Three Poems by Catherine Valdez

Names

I love how you wear the shade under a tree
I see, even though you say I am your blind girl

I hold your hand, so calloused that it reminds me
of orange rind—tough, yet so easily peeled.
I’m afraid I’ll expose all those chalk-like bones .

I started school a week ago, a year late, and you ask:
“Remind me, Caty. What—did they rename you?”
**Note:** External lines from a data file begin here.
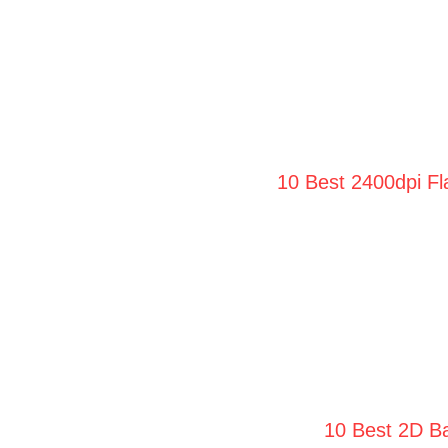
10 Best 2400dpi Fl
10 Best 2D Ba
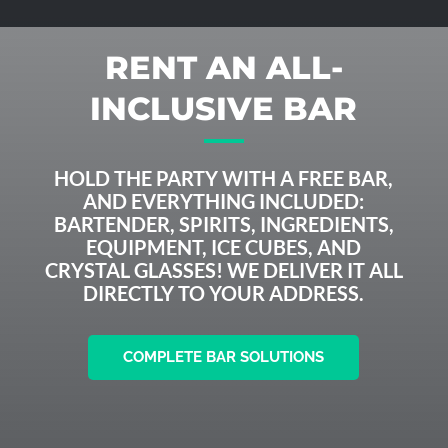
RENT AN ALL-
INCLUSIVE BAR
HOLD THE PARTY WITH A FREE BAR,
AND EVERYTHING INCLUDED:
BARTENDER, SPIRITS, INGREDIENTS,
EQUIPMENT, ICE CUBES, AND
CRYSTAL GLASSES! WE DELIVER IT ALL
DIRECTLY TO YOUR ADDRESS.
COMPLETE BAR SOLUTIONS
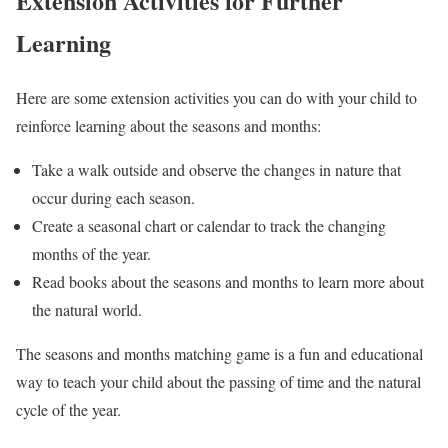
Extension Activities for Further
Learning
Here are some extension activities you can do with your child to
reinforce learning about the seasons and months:
Take a walk outside and observe the changes in nature that
occur during each season.
Create a seasonal chart or calendar to track the changing
months of the year.
Read books about the seasons and months to learn more about
the natural world.
The seasons and months matching game is a fun and educational
way to teach your child about the passing of time and the natural
cycle of the year.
I will say that it is an aerated word, so thin
it can hang like spit from your teeth, I cannot
pronounce my own name the way they do.

“Listen, Ka-te-ree-ne, if we’re speaking
English, this tongue simply won’t do.”

 

II.

Cah-tea not Katie

I won’t speak English
into your ear today. Forgive
me for those American Cicadas
I thought were rough drafts
of fairies. Forgive me for thinking
a mouth bows like a wing
and not a burdened back

The rolled Rs make the Spanish tongue
a red-crested thing, and you
should always show deference for beasts
that dart out of you.

Cah-teh-Reen not Catherine

 

You, or the name that suits a girl today

Jersey devil, exile of the womb. Where you ever coddled? Is your heart cleft
so it forms a hoof in your chest, will not stop its midnight canter? You’ve talked
in your sleep these last 30 years, and I’ve been sleepless for at least two
When you left, you flew out like a loose tooth. Did you know, a curse can loosen
the tooth, so all that remains are the gums/gums/gums in my mouth
that have begun to look like dirt mounds for you to pace your wild-girl feet through.

 

On Gardens

Somewhere in exile my eldest sister Carmen has started a rose garden,
trained those flowers into a mouth, placed many little stones
like yellowed incisors. We do not grow flowers at home
because they are fickle with their telenovela-like fainting
spells, and the water pump will not moan for them
like it does for a parched tongue. We plant sugar-cane
instead so sturdy, who wouldn’t confuse the tubing
for their throat.

 

 

***

Catherine Valdez is a Dominican-American poet. She is currently attending Columbia University and majors in creative writing and psychology. Her chapbook, Chimera, has also been published by the literary magazine Quarto.